- **Problem description**:
Only some lines are wanted. Transcribe, exactly, the lines below from the line with "Skip to content" up to and including the line with "between the partners. This is especially".

┄┄┄┄┄┄

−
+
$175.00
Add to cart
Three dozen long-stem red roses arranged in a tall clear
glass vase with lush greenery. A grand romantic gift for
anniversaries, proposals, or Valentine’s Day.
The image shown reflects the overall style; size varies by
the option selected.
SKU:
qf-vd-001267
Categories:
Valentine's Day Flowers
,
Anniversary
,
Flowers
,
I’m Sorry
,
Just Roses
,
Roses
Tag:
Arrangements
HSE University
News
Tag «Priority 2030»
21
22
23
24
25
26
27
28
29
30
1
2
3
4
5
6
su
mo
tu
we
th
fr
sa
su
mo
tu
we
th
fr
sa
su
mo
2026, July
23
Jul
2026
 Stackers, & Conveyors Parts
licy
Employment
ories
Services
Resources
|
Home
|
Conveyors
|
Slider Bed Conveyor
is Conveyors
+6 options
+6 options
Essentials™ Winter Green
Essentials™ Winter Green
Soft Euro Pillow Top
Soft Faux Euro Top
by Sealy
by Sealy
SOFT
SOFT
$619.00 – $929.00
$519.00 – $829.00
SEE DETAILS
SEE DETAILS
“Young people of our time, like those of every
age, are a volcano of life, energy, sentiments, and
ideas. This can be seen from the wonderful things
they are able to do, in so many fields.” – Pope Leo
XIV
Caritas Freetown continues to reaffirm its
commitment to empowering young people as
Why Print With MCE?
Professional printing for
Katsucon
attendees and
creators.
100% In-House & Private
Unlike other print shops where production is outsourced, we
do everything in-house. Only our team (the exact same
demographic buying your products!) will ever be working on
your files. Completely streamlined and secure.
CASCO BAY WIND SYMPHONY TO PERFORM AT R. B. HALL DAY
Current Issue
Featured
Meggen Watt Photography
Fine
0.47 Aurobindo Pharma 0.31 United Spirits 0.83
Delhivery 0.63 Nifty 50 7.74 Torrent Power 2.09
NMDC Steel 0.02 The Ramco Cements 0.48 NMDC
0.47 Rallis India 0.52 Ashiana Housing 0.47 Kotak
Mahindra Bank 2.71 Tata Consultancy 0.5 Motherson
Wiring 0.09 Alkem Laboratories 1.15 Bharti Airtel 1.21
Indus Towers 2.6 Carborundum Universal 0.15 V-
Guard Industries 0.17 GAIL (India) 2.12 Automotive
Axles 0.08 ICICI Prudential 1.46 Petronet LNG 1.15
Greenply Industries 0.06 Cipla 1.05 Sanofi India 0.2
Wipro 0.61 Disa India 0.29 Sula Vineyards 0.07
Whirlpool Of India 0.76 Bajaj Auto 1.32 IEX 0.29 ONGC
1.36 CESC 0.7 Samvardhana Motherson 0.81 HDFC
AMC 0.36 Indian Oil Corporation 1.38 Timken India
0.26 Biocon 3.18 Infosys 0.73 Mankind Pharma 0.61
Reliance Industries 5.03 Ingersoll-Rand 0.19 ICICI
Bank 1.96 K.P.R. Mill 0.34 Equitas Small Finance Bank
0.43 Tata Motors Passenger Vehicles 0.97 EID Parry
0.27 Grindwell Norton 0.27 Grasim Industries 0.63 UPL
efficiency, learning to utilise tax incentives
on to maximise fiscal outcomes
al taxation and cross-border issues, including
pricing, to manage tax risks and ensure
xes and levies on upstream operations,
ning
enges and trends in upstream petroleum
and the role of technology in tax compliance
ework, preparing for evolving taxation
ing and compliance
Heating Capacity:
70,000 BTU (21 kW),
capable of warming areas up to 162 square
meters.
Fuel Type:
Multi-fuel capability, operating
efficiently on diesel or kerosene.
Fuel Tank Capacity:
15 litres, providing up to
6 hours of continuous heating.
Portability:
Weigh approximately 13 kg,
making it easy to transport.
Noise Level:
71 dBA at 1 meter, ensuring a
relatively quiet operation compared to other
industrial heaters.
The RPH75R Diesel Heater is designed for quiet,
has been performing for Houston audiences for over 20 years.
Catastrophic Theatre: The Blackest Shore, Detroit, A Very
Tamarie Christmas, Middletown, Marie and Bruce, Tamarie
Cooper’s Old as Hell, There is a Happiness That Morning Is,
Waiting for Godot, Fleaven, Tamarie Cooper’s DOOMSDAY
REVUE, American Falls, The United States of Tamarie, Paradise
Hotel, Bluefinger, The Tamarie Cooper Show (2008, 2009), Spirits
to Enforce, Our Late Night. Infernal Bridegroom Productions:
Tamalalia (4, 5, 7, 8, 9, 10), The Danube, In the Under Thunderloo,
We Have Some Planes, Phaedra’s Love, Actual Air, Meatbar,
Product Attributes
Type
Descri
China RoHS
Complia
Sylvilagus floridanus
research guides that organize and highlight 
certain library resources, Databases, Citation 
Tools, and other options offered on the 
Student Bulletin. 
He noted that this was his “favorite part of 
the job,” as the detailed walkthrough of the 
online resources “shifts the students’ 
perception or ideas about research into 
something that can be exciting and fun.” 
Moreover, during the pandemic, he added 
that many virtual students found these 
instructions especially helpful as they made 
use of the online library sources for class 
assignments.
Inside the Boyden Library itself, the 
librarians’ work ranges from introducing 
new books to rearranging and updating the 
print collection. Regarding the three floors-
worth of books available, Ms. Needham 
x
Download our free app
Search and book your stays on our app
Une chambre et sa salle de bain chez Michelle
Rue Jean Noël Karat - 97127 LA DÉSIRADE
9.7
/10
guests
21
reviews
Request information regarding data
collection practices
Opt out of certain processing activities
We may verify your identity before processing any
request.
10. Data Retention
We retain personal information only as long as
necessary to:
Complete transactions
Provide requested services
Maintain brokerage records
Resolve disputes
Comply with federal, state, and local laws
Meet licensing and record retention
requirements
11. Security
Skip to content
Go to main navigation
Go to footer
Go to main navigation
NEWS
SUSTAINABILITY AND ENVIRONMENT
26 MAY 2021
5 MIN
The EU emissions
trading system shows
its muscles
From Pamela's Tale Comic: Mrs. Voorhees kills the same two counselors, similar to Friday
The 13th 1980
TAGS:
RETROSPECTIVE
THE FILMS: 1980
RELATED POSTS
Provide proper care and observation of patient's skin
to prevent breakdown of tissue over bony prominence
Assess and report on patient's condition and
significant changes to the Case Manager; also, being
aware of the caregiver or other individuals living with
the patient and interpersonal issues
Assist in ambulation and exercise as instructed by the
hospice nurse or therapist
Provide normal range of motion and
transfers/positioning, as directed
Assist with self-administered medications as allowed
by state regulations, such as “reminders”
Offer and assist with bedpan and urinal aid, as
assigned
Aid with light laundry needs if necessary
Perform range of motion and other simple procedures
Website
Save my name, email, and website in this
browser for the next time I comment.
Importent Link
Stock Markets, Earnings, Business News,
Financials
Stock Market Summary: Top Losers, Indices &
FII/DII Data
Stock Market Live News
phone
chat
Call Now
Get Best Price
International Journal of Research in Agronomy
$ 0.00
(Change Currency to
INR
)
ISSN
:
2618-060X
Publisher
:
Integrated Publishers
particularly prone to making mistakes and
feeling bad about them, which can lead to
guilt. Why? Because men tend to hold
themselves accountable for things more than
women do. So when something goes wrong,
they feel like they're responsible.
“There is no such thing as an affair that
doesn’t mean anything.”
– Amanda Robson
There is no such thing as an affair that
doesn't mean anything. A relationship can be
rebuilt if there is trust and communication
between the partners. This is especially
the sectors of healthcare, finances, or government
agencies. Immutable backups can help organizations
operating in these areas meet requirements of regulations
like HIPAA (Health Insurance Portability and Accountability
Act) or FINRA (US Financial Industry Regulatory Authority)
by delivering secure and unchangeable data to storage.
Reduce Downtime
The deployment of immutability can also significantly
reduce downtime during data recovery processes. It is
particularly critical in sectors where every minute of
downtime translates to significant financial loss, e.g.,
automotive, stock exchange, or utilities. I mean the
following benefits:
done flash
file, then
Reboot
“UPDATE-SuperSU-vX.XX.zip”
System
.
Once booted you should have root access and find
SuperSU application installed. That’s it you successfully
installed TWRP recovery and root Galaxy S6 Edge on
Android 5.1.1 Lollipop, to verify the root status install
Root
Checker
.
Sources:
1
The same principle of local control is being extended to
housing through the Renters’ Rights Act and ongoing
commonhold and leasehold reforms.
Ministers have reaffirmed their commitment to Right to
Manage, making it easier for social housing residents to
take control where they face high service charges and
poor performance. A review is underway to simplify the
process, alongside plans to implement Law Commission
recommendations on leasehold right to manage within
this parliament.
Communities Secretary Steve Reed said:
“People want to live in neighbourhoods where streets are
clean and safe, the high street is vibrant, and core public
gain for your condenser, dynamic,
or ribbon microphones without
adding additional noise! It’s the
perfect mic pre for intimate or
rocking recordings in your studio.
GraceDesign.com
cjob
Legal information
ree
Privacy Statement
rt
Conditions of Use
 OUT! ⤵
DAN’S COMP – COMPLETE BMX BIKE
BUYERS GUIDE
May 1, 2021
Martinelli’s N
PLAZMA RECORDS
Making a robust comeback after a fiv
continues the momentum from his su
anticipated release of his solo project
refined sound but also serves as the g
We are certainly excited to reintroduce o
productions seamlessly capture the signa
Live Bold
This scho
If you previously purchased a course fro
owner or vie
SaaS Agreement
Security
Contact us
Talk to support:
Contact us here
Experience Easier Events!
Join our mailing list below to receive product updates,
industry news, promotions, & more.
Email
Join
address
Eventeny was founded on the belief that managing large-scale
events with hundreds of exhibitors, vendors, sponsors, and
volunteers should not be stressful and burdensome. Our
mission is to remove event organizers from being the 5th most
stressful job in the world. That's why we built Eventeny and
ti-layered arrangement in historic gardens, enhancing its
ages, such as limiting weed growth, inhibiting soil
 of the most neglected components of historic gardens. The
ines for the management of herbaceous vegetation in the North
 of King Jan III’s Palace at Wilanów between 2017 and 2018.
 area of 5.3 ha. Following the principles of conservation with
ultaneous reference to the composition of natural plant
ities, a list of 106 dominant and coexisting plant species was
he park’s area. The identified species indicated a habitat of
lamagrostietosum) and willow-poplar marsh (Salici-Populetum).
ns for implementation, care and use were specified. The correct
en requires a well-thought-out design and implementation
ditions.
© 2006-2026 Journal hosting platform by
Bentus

┄┄┄┄┄┄

- **Written response**:
Skip to content
Go to main navigation
Go to footer
Go to main navigation
NEWS
SUSTAINABILITY AND ENVIRONMENT
26 MAY 2021
5 MIN
The EU emissions
trading system shows
its muscles
From Pamela's Tale Comic: Mrs. Voorhees kills the same two counselors, similar to Friday
The 13th 1980
TAGS:
RETROSPECTIVE
THE FILMS: 1980
RELATED POSTS
Provide proper care and observation of patient's skin
to prevent breakdown of tissue over bony prominence
Assess and report on patient's condition and
significant changes to the Case Manager; also, being
aware of the caregiver or other individuals living with
the patient and interpersonal issues
Assist in ambulation and exercise as instructed by the
hospice nurse or therapist
Provide normal range of motion and
transfers/positioning, as directed
Assist with self-administered medications as allowed
by state regulations, such as “reminders”
Offer and assist with bedpan and urinal aid, as
assigned
Aid with light laundry needs if necessary
Perform range of motion and other simple procedures
Website
Save my name, email, and website in this
browser for the next time I comment.
Importent Link
Stock Markets, Earnings, Business News,
Financials
Stock Market Summary: Top Losers, Indices &
FII/DII Data
Stock Market Live News
phone
chat
Call Now
Get Best Price
International Journal of Research in Agronomy
$ 0.00
(Change Currency to
INR
)
ISSN
:
2618-060X
Publisher
:
Integrated Publishers
particularly prone to making mistakes and
feeling bad about them, which can lead to
guilt. Why? Because men tend to hold
themselves accountable for things more than
women do. So when something goes wrong,
they feel like they're responsible.
“There is no such thing as an affair that
doesn’t mean anything.”
– Amanda Robson
There is no such thing as an affair that
doesn't mean anything. A relationship can be
rebuilt if there is trust and communication
between the partners. This is especially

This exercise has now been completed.